■ **Exercise objective**
In the entries below, spot each line with the word "Castes" and copy it.

■ **Exercise input**
======

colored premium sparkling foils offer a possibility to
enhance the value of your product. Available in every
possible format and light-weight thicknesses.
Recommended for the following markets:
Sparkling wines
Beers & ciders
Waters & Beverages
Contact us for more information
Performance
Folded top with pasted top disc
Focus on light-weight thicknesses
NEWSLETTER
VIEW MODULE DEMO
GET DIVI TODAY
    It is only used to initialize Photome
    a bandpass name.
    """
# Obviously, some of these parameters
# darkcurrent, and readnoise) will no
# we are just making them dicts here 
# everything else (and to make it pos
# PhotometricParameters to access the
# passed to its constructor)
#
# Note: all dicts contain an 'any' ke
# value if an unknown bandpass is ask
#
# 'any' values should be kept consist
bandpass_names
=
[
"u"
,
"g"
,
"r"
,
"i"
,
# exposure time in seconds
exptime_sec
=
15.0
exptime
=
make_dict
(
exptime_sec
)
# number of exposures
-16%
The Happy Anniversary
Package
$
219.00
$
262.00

======

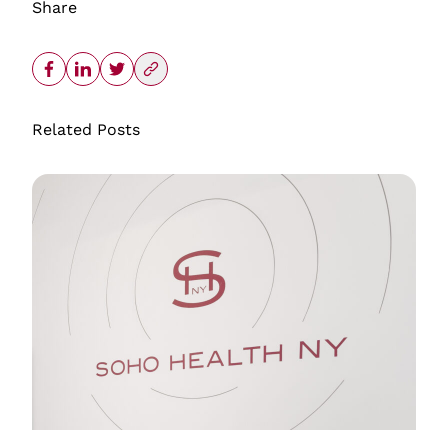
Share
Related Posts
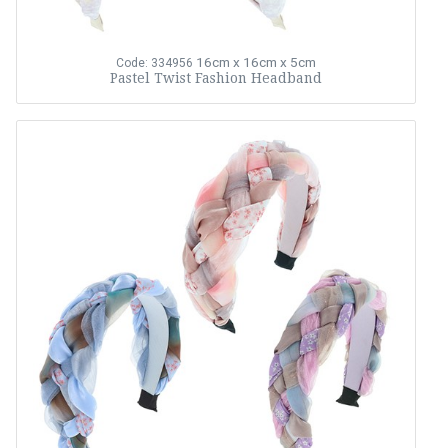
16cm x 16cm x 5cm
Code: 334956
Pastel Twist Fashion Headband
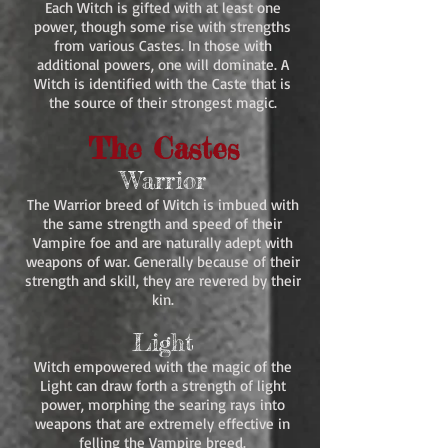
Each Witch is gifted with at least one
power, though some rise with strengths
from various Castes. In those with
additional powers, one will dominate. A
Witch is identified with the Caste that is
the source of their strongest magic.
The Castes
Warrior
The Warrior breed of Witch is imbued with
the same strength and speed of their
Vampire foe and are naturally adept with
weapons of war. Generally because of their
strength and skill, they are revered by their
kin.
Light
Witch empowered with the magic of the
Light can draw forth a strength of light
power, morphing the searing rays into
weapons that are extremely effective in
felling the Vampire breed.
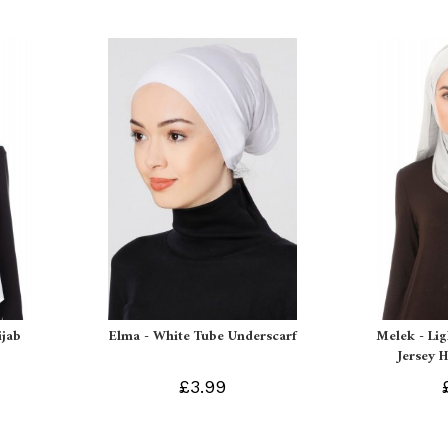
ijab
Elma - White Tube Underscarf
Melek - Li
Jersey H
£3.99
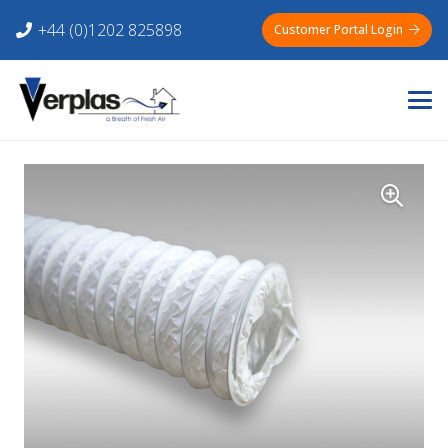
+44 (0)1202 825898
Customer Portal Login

======

■ **Exercise result**
from various Castes. In those with
The Castes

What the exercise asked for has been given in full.